**Exercise requirements:** The line containing "af varebeskrivelsen, eller" marks where copying starts, so set down that line and each one after it exactly, through the end of the records.

Collected data:

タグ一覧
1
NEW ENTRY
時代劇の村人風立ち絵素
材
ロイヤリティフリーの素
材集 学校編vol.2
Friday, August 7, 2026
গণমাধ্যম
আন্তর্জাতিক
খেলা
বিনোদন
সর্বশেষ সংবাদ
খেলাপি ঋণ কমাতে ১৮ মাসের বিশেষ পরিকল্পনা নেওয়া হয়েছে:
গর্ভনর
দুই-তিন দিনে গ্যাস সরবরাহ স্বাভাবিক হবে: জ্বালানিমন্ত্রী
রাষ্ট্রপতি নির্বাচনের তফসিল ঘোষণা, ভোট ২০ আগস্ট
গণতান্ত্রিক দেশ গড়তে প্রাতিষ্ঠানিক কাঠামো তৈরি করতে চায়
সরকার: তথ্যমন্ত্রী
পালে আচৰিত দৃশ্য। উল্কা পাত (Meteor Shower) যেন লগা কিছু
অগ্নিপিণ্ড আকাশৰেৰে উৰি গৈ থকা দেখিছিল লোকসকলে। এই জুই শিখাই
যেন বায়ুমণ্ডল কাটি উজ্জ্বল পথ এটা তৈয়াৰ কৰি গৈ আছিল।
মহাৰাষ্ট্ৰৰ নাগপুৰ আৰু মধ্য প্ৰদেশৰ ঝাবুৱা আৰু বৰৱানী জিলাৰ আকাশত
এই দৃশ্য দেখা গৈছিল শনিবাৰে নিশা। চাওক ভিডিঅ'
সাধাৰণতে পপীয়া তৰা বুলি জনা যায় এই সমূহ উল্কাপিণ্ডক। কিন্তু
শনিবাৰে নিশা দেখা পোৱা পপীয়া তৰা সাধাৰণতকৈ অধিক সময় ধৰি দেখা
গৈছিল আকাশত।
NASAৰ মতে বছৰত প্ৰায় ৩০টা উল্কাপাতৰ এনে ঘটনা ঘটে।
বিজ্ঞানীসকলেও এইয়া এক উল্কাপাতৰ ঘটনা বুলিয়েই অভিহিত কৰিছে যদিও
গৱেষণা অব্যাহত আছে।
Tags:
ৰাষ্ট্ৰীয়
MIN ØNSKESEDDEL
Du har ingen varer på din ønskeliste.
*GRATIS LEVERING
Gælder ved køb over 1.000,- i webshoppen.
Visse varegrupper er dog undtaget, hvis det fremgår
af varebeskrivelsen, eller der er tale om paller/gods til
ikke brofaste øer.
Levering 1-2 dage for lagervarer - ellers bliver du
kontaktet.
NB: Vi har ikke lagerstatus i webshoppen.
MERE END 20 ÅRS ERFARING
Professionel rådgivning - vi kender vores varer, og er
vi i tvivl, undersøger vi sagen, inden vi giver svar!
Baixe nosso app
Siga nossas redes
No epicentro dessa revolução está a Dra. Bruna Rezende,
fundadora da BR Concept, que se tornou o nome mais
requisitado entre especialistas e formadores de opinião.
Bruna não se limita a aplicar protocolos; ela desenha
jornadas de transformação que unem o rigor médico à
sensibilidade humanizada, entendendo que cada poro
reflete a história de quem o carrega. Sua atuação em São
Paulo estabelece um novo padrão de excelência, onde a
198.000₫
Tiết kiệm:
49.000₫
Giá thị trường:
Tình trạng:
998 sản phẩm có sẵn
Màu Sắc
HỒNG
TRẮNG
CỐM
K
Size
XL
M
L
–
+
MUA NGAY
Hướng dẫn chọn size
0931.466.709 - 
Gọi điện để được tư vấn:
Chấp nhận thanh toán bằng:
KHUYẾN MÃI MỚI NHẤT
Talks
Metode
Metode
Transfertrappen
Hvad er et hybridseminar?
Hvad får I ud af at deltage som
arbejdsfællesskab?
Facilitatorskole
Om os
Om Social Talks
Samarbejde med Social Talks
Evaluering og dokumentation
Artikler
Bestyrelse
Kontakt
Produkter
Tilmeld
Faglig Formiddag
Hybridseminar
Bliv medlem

**Result for this task:**
af varebeskrivelsen, eller der er tale om paller/gods til
ikke brofaste øer.
Levering 1-2 dage for lagervarer - ellers bliver du
kontaktet.
NB: Vi har ikke lagerstatus i webshoppen.
MERE END 20 ÅRS ERFARING
Professionel rådgivning - vi kender vores varer, og er
vi i tvivl, undersøger vi sagen, inden vi giver svar!
Baixe nosso app
Siga nossas redes
No epicentro dessa revolução está a Dra. Bruna Rezende,
fundadora da BR Concept, que se tornou o nome mais
requisitado entre especialistas e formadores de opinião.
Bruna não se limita a aplicar protocolos; ela desenha
jornadas de transformação que unem o rigor médico à
sensibilidade humanizada, entendendo que cada poro
reflete a história de quem o carrega. Sua atuação em São
Paulo estabelece um novo padrão de excelência, onde a
198.000₫
Tiết kiệm:
49.000₫
Giá thị trường:
Tình trạng:
998 sản phẩm có sẵn
Màu Sắc
HỒNG
TRẮNG
CỐM
K
Size
XL
M
L
–
+
MUA NGAY
Hướng dẫn chọn size
0931.466.709 - 
Gọi điện để được tư vấn:
Chấp nhận thanh toán bằng:
KHUYẾN MÃI MỚI NHẤT
Talks
Metode
Metode
Transfertrappen
Hvad er et hybridseminar?
Hvad får I ud af at deltage som
arbejdsfællesskab?
Facilitatorskole
Om os
Om Social Talks
Samarbejde med Social Talks
Evaluering og dokumentation
Artikler
Bestyrelse
Kontakt
Produkter
Tilmeld
Faglig Formiddag
Hybridseminar
Bliv medlem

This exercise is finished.